Only the text of the entries below should appear in your exact transcription; leave out every picture.

Saved entries:
§ §

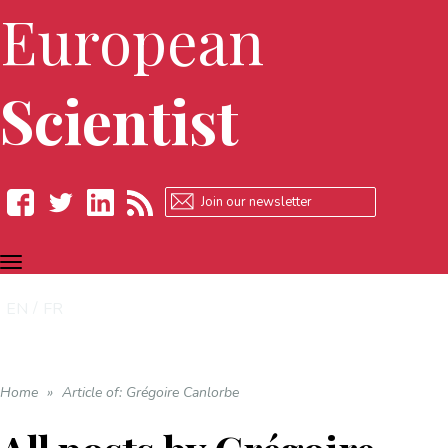
European
Scientist
TOGGLE
Facebook
Twitter
LinkedIn
RSS
NAVIGATION
EN
FR
Home
»
Article of: Grégoire Canlorbe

§ §

§ **RESULT**:
European
Scientist
TOGGLE
Facebook
Twitter
LinkedIn
RSS
NAVIGATION
EN
FR
Home
»
Article of: Grégoire Canlorbe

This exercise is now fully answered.